Your objective: For the listing below, print exactly the lines from the line with "en Barcelona" to the line with "Deja tu opinión sobre el profesional", both included, and nothing beyond them.

Start of Provided records

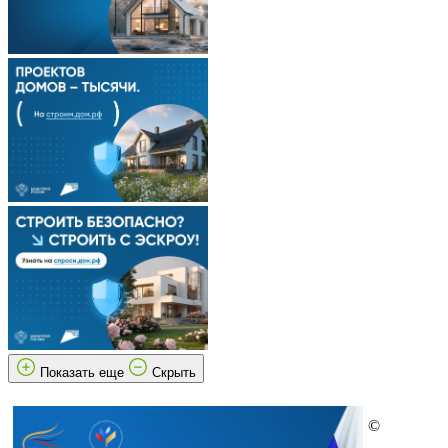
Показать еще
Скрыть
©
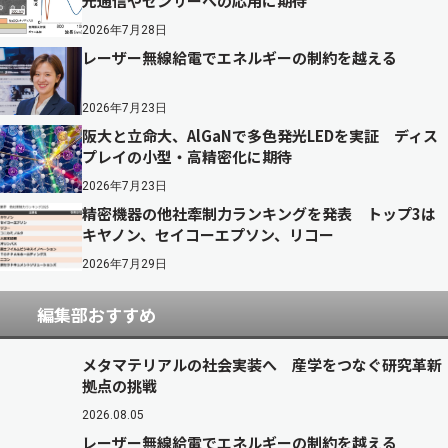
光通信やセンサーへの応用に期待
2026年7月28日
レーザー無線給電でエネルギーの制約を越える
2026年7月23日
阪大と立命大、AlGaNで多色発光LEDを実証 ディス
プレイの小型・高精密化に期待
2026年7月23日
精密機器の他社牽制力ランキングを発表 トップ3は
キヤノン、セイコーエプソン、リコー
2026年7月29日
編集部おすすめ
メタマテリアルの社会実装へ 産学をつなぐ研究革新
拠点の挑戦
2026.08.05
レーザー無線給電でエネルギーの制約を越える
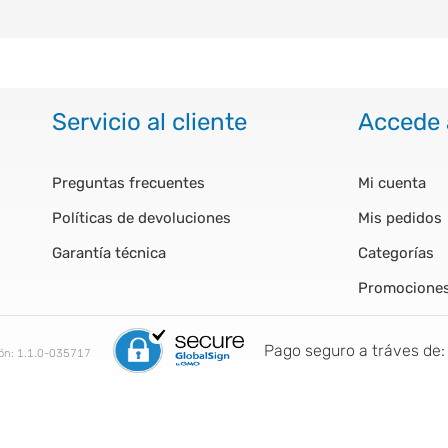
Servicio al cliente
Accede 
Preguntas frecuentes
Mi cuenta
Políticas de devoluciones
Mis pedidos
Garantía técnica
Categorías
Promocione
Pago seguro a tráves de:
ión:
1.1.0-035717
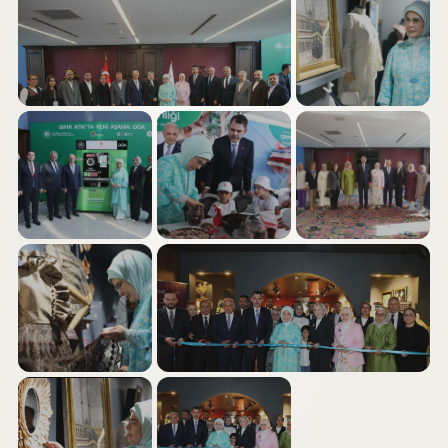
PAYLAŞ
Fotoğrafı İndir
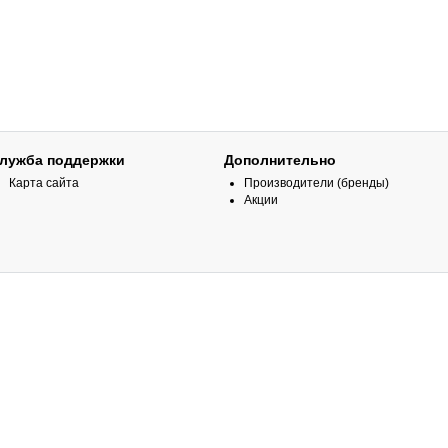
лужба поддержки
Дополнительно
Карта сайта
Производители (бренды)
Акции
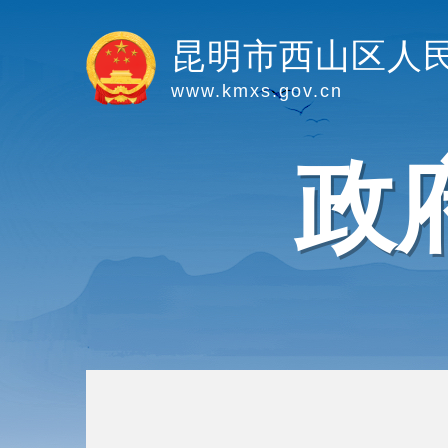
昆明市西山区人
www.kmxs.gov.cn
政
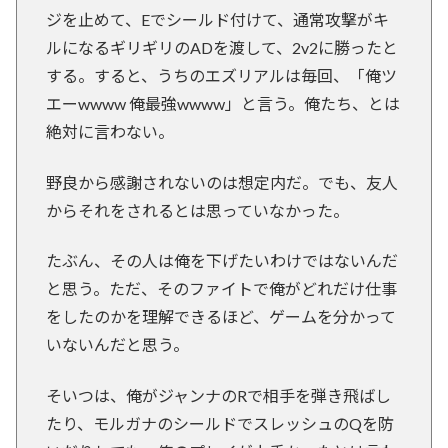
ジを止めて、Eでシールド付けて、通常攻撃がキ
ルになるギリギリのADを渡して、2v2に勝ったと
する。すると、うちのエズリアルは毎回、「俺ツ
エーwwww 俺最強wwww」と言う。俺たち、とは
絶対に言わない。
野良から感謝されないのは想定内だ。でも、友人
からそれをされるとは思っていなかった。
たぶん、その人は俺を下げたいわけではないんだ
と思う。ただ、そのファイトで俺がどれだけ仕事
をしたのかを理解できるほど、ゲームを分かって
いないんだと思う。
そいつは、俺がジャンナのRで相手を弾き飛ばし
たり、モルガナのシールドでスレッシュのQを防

End of Provided records
Start of Provided records

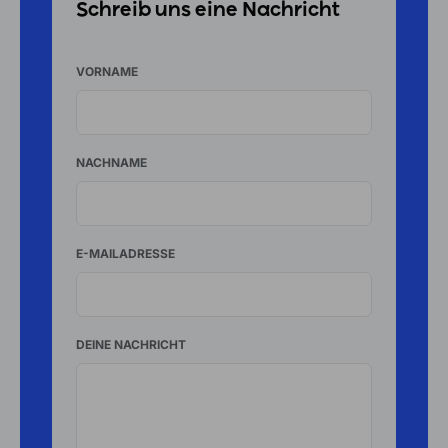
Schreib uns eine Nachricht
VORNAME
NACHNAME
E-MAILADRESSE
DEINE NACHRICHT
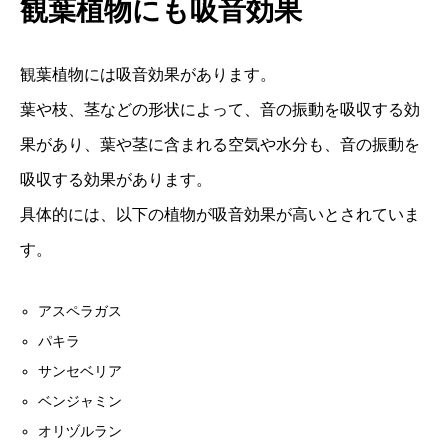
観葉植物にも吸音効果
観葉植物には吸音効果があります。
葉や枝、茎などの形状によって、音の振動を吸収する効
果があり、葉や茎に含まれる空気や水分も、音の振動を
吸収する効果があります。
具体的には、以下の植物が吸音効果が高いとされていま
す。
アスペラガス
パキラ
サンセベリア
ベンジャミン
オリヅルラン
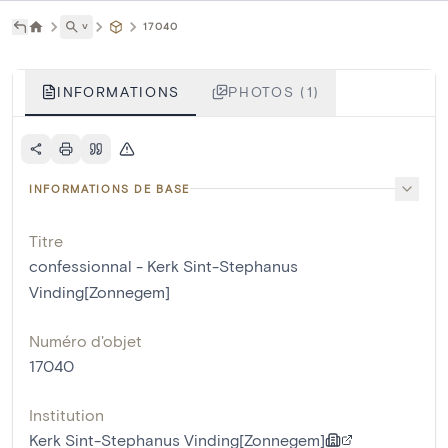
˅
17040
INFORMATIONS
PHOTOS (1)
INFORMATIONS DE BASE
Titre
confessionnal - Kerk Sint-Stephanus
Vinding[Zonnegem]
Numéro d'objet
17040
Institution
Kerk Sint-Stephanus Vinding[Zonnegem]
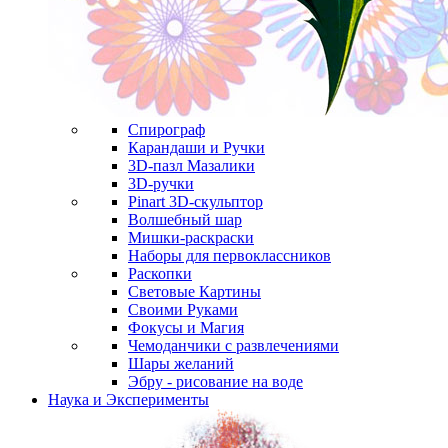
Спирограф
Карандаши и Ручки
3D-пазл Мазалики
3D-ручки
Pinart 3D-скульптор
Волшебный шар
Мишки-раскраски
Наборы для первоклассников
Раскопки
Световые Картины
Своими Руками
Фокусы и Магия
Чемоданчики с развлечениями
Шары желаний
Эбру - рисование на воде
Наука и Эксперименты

End of Provided records
Start of Provided records

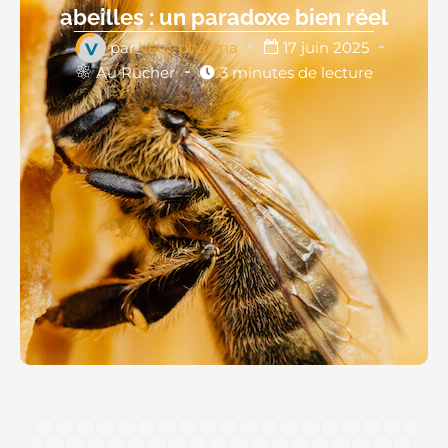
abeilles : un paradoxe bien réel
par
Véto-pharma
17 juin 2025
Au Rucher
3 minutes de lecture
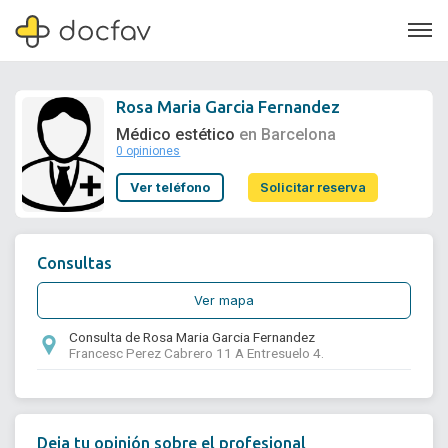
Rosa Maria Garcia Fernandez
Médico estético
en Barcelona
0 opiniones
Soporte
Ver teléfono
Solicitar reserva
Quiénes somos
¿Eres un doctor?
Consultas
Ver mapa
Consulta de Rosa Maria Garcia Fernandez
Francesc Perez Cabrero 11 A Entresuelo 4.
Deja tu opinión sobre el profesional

End of Provided records

Result of this exercise:
en Barcelona
0 opiniones
Soporte
Ver teléfono
Solicitar reserva
Quiénes somos
¿Eres un doctor?
Consultas
Ver mapa
Consulta de Rosa Maria Garcia Fernandez
Francesc Perez Cabrero 11 A Entresuelo 4.
Deja tu opinión sobre el profesional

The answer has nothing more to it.